We stayed another night, enjoying a tasty meal at a Trattoria near our hotel, where Linda overdosed on dishes involving black squid ink, and some more (but sub-optimal) Tiramisu, and the next day we did a tour of the Palazzo Ducale, dutifully walking over the Ponte dei Sospiri (bridge of sighs) and generally freezing to death in the old palace.

We did one last grand tour of the town for more last minute purchases, photos of Gondolas and slices of pizza, before deciding we should find out whether our car had been stolen and burned in Mestre in our absence. We took the ferry out of town again, along the grand canal to the train station.

Venice is the most expensive city in Italy, and we visited it at NYE which is peak season even in the depths of winter, so we left a lot poorer than we arrived, but it was definitely the highlight of our trip and well worth the stay.

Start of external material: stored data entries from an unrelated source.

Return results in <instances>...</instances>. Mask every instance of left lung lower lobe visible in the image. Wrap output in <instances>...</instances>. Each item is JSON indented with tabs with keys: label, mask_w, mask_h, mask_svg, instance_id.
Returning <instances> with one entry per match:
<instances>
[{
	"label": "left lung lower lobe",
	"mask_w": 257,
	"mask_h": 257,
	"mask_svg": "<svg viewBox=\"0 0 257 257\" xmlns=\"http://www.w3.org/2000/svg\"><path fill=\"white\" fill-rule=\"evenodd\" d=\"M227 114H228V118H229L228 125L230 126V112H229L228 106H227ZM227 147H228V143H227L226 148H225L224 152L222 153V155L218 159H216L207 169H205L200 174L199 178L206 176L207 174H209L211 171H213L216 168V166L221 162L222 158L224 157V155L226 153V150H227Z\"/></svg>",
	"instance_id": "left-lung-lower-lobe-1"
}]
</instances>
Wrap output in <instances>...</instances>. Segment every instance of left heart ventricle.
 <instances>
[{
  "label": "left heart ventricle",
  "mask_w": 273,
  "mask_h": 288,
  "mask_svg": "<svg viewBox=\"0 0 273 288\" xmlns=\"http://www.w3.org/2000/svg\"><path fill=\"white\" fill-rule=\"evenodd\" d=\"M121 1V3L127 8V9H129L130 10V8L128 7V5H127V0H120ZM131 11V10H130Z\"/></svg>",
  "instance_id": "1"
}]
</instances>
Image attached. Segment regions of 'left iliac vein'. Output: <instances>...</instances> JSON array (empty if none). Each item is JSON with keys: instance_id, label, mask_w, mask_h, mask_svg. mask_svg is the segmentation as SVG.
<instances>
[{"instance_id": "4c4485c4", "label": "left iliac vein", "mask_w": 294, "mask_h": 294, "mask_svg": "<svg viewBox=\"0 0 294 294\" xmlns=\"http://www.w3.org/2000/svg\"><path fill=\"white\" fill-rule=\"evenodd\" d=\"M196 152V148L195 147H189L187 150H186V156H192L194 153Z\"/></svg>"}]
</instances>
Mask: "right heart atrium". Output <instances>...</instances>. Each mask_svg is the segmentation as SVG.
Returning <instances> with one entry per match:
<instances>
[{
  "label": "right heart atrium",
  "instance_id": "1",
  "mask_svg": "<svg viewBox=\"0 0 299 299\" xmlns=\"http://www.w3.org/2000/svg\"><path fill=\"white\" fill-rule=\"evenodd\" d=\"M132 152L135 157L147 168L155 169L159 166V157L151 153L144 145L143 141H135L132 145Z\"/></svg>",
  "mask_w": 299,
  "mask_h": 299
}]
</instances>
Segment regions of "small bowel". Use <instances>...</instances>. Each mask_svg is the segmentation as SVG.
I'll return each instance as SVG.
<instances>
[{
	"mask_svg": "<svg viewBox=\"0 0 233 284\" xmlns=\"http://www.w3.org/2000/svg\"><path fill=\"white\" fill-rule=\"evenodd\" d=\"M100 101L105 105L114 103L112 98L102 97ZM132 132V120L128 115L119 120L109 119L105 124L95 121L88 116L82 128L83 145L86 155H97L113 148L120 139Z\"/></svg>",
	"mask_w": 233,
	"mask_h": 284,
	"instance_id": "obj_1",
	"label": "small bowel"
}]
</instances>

Also it turned out, much to our relief, that our car had not been stolen and/or burned.

Tuesday, 6 January 2009


The next day we travelled out of Lombardia and into the Veneto, arriving at our next destination: Treviso. We immediately decided to boycott our hotel restaurant, even though it had good reviews, because we weren't happy with our room (on the ground floor just off reception).

Treviso talks itself up as a 'little Venice', but although there are a number of canals running through the town it is difficult to compare the two. Not that Treviso isn't a very nice town, but comparing yourself to Venice is inevitably a mistake.

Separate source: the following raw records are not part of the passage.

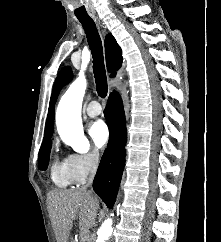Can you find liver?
Listing matches in <instances>:
<instances>
[{
    "instance_id": "liver-1",
    "label": "liver",
    "mask_w": 221,
    "mask_h": 242,
    "mask_svg": "<svg viewBox=\"0 0 221 242\" xmlns=\"http://www.w3.org/2000/svg\"><path fill=\"white\" fill-rule=\"evenodd\" d=\"M47 204L57 242L73 241L70 238L73 220L78 221L82 230L91 228L99 208L98 198L83 189L51 191L47 196Z\"/></svg>"
}]
</instances>
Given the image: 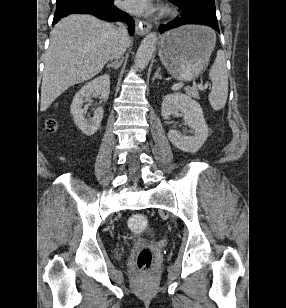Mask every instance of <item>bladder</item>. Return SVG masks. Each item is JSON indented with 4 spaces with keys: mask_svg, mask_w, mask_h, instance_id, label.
Wrapping results in <instances>:
<instances>
[{
    "mask_svg": "<svg viewBox=\"0 0 286 308\" xmlns=\"http://www.w3.org/2000/svg\"><path fill=\"white\" fill-rule=\"evenodd\" d=\"M118 258H121V254H118V256H117Z\"/></svg>",
    "mask_w": 286,
    "mask_h": 308,
    "instance_id": "bladder-1",
    "label": "bladder"
}]
</instances>
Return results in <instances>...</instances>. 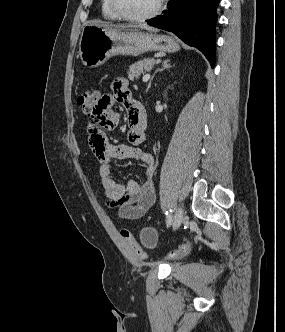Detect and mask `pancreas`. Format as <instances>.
<instances>
[{"label":"pancreas","mask_w":285,"mask_h":332,"mask_svg":"<svg viewBox=\"0 0 285 332\" xmlns=\"http://www.w3.org/2000/svg\"><path fill=\"white\" fill-rule=\"evenodd\" d=\"M155 63L153 58H146L140 60L129 66L128 78L133 81L137 79L141 74L150 71Z\"/></svg>","instance_id":"cf45deb5"}]
</instances>
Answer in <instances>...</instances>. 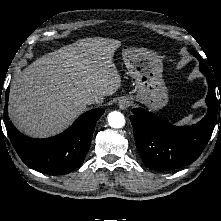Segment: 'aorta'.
I'll use <instances>...</instances> for the list:
<instances>
[{
    "instance_id": "obj_1",
    "label": "aorta",
    "mask_w": 221,
    "mask_h": 221,
    "mask_svg": "<svg viewBox=\"0 0 221 221\" xmlns=\"http://www.w3.org/2000/svg\"><path fill=\"white\" fill-rule=\"evenodd\" d=\"M108 123L112 128H122L125 124V117L121 112L112 111L108 114Z\"/></svg>"
}]
</instances>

After the eating excesses of the previous days we opted for a simple pizza for lunch - though even a pizza in Italy is generally a positive experience.

We then spent a large amount of time walking around the town, wandering through churches, examining frescos, taking photos of the canals and window shopping for exotic foods.

Treviso is also the home of Benetton and we took advantage of this fact by visiting the giant Benatton store which happened to be holding a 50% off sale due to pending renovations. I managed to finally pick up a warm overcoat for work (I had been surviving on my flimsy overcoat from Sydney) and Linda picked up a couple of jumpers.

We finished up with dinner at an Osteria that got good reviews, and certainly attracted a local crowd, sampling some more local dishes (incorporating the famous radicchio rosso) and walking out well fed and happy (if a little poorer for the experience).


Next stop on our trip was in Mantova, a small lake town in keeping with our goal to visit smaller, less touristed towns in Italy.

I think we were a little underwhelmed when we arrived - we couldn't find a hotel in the old town so we were near the station, then we managed to get ourselves lost navigating our way into the town, and it was cold and dreary when we did find one of the main squares.

However after a quick lunch of some of the local specialities (especially the delicious pumpkin ravioli), and finding some of the more attractive and lively squares, we felt a lot happier with our decision.

As you've probably come to expect, we spent our time wandering around the town, checking out the enormous Duomo, shopping and eating.

We finished up with another delicious meal for dinner before heading back to our hotel for the night.


This Christmas we decided that, since we have a car, we might as well go for a drive across the North of Italy.

We started our trip driving through the Grand St. Bernard pass into Italy, stopping briefly at Aosta for an Italian coffee, before moving on to Bergamo, a hill town just past Milan.

We stayed in a very nice hotel in the old town (la citta alta), and spent our time wandering around the medieval streets and re-acquainting ourselves with Italian food and wine.

While we were there, we experienced a first for us: snow in Italy! Apparently we were in the middle of a cold snap in Italy so while we were expecting marginally warmer weather south of the Alps, it certainly didn't feel that way.

Anyway we had a very nice time in Bergamo, trying out the local cuisine (polenta, cheeses and salami), taking photos in the snow, and generally taking it easy.